# Work instructions
Because the images are not wanted, restate every line below word for word without them.

Records for this exercise below:

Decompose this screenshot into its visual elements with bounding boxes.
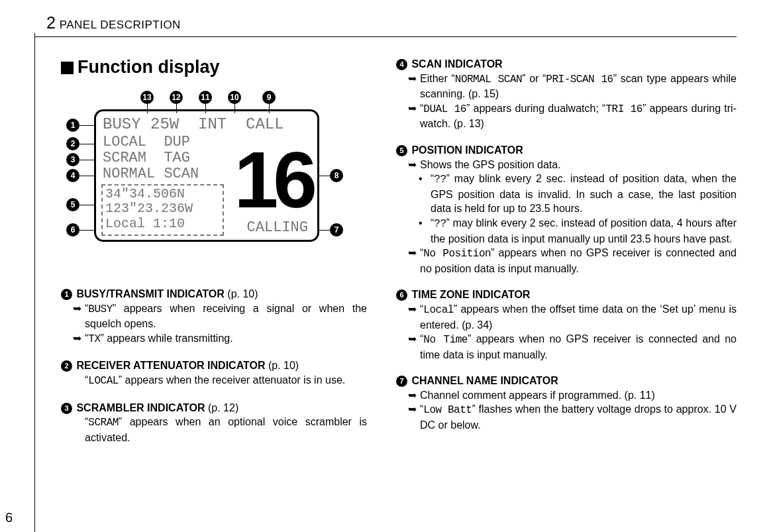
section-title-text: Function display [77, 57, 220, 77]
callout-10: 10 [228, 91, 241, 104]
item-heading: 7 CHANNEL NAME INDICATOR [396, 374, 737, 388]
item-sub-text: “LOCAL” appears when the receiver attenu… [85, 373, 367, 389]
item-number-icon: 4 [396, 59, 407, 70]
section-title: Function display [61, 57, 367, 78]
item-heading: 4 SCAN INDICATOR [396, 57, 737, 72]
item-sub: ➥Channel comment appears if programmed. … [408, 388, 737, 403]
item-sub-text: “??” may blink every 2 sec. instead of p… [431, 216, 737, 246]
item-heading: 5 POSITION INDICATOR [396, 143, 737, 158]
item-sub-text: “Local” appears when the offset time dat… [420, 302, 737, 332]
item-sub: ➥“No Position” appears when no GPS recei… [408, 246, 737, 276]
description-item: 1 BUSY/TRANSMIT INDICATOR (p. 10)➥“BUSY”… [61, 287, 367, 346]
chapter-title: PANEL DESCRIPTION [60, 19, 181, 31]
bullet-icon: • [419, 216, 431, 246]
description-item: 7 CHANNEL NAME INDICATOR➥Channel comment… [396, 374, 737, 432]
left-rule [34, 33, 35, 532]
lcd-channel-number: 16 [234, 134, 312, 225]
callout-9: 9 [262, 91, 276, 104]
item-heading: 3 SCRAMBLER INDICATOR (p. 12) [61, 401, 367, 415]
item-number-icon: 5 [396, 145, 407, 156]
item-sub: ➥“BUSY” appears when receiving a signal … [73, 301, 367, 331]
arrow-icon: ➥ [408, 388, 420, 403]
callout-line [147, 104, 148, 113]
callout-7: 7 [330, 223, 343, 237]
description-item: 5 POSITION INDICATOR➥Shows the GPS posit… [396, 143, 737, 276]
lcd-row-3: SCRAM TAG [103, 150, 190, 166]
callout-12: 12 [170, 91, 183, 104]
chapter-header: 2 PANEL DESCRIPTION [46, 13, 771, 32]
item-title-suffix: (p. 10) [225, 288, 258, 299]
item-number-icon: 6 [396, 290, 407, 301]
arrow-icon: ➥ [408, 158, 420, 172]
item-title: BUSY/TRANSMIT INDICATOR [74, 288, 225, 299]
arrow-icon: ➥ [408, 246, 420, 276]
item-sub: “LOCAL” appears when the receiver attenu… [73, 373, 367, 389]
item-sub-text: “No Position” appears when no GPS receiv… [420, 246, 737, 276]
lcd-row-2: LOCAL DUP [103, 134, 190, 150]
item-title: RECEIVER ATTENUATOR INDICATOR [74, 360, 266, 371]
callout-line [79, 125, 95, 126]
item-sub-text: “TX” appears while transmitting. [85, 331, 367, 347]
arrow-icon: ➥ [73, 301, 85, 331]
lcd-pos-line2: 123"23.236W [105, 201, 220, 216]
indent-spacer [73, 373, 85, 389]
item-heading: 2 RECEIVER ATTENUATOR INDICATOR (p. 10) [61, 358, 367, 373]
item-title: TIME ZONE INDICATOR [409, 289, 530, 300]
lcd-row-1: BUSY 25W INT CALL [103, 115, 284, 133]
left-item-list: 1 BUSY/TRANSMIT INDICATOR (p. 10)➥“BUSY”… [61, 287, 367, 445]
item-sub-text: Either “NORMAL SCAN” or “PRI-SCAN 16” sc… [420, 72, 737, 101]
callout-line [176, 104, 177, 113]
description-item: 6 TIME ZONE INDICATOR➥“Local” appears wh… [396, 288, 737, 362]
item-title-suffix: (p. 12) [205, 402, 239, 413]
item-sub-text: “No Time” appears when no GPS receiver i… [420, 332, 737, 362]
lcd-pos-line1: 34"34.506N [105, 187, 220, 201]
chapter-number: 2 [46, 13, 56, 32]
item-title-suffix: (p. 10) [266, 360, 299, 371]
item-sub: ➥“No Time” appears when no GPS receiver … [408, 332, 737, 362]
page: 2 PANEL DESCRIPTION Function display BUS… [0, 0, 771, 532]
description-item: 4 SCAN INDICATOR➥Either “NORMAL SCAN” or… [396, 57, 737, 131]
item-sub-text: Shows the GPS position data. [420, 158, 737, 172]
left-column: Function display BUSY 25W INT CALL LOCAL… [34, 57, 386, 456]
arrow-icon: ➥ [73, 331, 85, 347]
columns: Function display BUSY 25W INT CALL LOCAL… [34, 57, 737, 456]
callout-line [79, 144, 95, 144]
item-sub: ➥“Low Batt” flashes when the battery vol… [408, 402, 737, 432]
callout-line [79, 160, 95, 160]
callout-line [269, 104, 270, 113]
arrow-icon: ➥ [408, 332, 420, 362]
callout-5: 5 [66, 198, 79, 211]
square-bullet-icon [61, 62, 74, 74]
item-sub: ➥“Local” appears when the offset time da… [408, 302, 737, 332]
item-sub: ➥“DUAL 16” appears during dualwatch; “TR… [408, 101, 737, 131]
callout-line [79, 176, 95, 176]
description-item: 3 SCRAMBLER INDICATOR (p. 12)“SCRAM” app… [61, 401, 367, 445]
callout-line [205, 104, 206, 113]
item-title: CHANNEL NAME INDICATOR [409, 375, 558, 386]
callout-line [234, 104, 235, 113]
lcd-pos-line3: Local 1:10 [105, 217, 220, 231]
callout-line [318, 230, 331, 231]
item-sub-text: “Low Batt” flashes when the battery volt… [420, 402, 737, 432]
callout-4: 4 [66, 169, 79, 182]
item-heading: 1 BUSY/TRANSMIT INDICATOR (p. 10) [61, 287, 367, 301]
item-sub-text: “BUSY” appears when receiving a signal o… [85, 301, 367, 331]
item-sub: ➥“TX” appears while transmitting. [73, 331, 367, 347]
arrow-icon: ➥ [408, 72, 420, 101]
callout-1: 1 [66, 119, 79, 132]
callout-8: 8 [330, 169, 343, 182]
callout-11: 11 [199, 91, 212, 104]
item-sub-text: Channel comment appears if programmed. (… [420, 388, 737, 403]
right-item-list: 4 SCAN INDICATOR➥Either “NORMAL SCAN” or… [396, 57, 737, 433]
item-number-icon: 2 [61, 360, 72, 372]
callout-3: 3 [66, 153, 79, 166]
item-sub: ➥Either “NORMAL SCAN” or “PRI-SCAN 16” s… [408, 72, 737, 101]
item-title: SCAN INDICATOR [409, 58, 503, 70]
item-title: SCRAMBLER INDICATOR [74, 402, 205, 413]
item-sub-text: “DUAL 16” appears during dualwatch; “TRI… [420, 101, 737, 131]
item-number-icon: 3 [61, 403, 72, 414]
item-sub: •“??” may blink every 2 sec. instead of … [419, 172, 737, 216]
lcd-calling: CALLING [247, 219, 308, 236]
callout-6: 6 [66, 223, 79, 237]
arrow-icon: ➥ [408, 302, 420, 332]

End of Records for this exercise.

# Reply to the exercise
Decompose this screenshot into its visual elements with bounding boxes.
section-title-text: Function display [77, 57, 220, 77]
callout-10: 10 [228, 91, 241, 104]
item-heading: 7 CHANNEL NAME INDICATOR [396, 374, 737, 388]
item-sub-text: “LOCAL” appears when the receiver attenu… [85, 373, 367, 389]
item-number-icon: 4 [396, 59, 407, 70]
section-title: Function display [61, 57, 367, 78]
item-heading: 4 SCAN INDICATOR [396, 57, 737, 72]
item-sub: ➥Channel comment appears if programmed. … [408, 388, 737, 403]
item-sub-text: “??” may blink every 2 sec. instead of p… [431, 216, 737, 246]
item-heading: 5 POSITION INDICATOR [396, 143, 737, 158]
item-sub-text: “Local” appears when the offset time dat… [420, 302, 737, 332]
item-sub: ➥“No Position” appears when no GPS recei… [408, 246, 737, 276]
description-item: 1 BUSY/TRANSMIT INDICATOR (p. 10)➥“BUSY”… [61, 287, 367, 346]
chapter-title: PANEL DESCRIPTION [60, 19, 181, 31]
bullet-icon: • [419, 216, 431, 246]
description-item: 7 CHANNEL NAME INDICATOR➥Channel comment… [396, 374, 737, 432]
left-rule [34, 33, 35, 532]
lcd-channel-number: 16 [234, 134, 312, 225]
callout-9: 9 [262, 91, 276, 104]
item-heading: 3 SCRAMBLER INDICATOR (p. 12) [61, 401, 367, 415]
item-number-icon: 5 [396, 145, 407, 156]
item-sub: ➥“BUSY” appears when receiving a signal … [73, 301, 367, 331]
arrow-icon: ➥ [408, 388, 420, 403]
callout-line [147, 104, 148, 113]
callout-7: 7 [330, 223, 343, 237]
description-item: 5 POSITION INDICATOR➥Shows the GPS posit… [396, 143, 737, 276]
lcd-row-3: SCRAM TAG [103, 150, 190, 166]
callout-12: 12 [170, 91, 183, 104]
chapter-header: 2 PANEL DESCRIPTION [46, 13, 771, 32]
item-title-suffix: (p. 10) [225, 288, 258, 299]
item-number-icon: 6 [396, 290, 407, 301]
arrow-icon: ➥ [408, 158, 420, 172]
item-title: BUSY/TRANSMIT INDICATOR [74, 288, 225, 299]
arrow-icon: ➥ [408, 246, 420, 276]
item-sub: “LOCAL” appears when the receiver attenu… [73, 373, 367, 389]
item-sub-text: “No Position” appears when no GPS receiv… [420, 246, 737, 276]
lcd-row-2: LOCAL DUP [103, 134, 190, 150]
item-title: RECEIVER ATTENUATOR INDICATOR [74, 360, 266, 371]
callout-line [79, 125, 95, 126]
item-sub-text: “TX” appears while transmitting. [85, 331, 367, 347]
arrow-icon: ➥ [73, 301, 85, 331]
lcd-pos-line2: 123"23.236W [105, 201, 220, 216]
indent-spacer [73, 373, 85, 389]
item-heading: 2 RECEIVER ATTENUATOR INDICATOR (p. 10) [61, 358, 367, 373]
item-title: TIME ZONE INDICATOR [409, 289, 530, 300]
lcd-row-1: BUSY 25W INT CALL [103, 115, 284, 133]
left-item-list: 1 BUSY/TRANSMIT INDICATOR (p. 10)➥“BUSY”… [61, 287, 367, 445]
item-sub-text: Either “NORMAL SCAN” or “PRI-SCAN 16” sc… [420, 72, 737, 101]
callout-line [176, 104, 177, 113]
description-item: 6 TIME ZONE INDICATOR➥“Local” appears wh… [396, 288, 737, 362]
item-title-suffix: (p. 12) [205, 402, 239, 413]
item-sub-text: “No Time” appears when no GPS receiver i… [420, 332, 737, 362]
lcd-pos-line1: 34"34.506N [105, 187, 220, 201]
chapter-number: 2 [46, 13, 56, 32]
item-title-suffix: (p. 10) [266, 360, 299, 371]
item-sub: ➥“No Time” appears when no GPS receiver … [408, 332, 737, 362]
page: 2 PANEL DESCRIPTION Function display BUS… [0, 0, 771, 532]
description-item: 4 SCAN INDICATOR➥Either “NORMAL SCAN” or… [396, 57, 737, 131]
item-sub-text: Shows the GPS position data. [420, 158, 737, 172]
left-column: Function display BUSY 25W INT CALL LOCAL… [34, 57, 386, 456]
arrow-icon: ➥ [73, 331, 85, 347]
columns: Function display BUSY 25W INT CALL LOCAL… [34, 57, 737, 456]
callout-line [79, 144, 95, 144]
item-sub: ➥“Low Batt” flashes when the battery vol… [408, 402, 737, 432]
callout-line [79, 160, 95, 160]
callout-line [269, 104, 270, 113]
arrow-icon: ➥ [408, 332, 420, 362]
callout-5: 5 [66, 198, 79, 211]
square-bullet-icon [61, 62, 74, 74]
item-sub: ➥“Local” appears when the offset time da… [408, 302, 737, 332]
item-sub: ➥“DUAL 16” appears during dualwatch; “TR… [408, 101, 737, 131]
callout-line [79, 176, 95, 176]
description-item: 3 SCRAMBLER INDICATOR (p. 12)“SCRAM” app… [61, 401, 367, 445]
callout-line [205, 104, 206, 113]
item-title: CHANNEL NAME INDICATOR [409, 375, 558, 386]
callout-line [234, 104, 235, 113]
lcd-pos-line3: Local 1:10 [105, 217, 220, 231]
callout-line [318, 230, 331, 231]
item-sub-text: “Low Batt” flashes when the battery volt… [420, 402, 737, 432]
callout-4: 4 [66, 169, 79, 182]
item-heading: 1 BUSY/TRANSMIT INDICATOR (p. 10) [61, 287, 367, 301]
item-sub-text: “BUSY” appears when receiving a signal o… [85, 301, 367, 331]
item-sub: ➥“TX” appears while transmitting. [73, 331, 367, 347]
arrow-icon: ➥ [408, 72, 420, 101]
callout-1: 1 [66, 119, 79, 132]
callout-8: 8 [330, 169, 343, 182]
callout-11: 11 [199, 91, 212, 104]
item-sub-text: Channel comment appears if programmed. (… [420, 388, 737, 403]
right-item-list: 4 SCAN INDICATOR➥Either “NORMAL SCAN” or… [396, 57, 737, 433]
item-number-icon: 2 [61, 360, 72, 372]
callout-3: 3 [66, 153, 79, 166]
item-sub: ➥Either “NORMAL SCAN” or “PRI-SCAN 16” s… [408, 72, 737, 101]
item-title: SCAN INDICATOR [409, 58, 503, 70]
item-title: SCRAMBLER INDICATOR [74, 402, 205, 413]
item-sub-text: “DUAL 16” appears during dualwatch; “TRI… [420, 101, 737, 131]
item-number-icon: 3 [61, 403, 72, 414]
item-sub: •“??” may blink every 2 sec. instead of … [419, 172, 737, 216]
lcd-calling: CALLING [247, 219, 308, 236]
callout-6: 6 [66, 223, 79, 237]
arrow-icon: ➥ [408, 302, 420, 332]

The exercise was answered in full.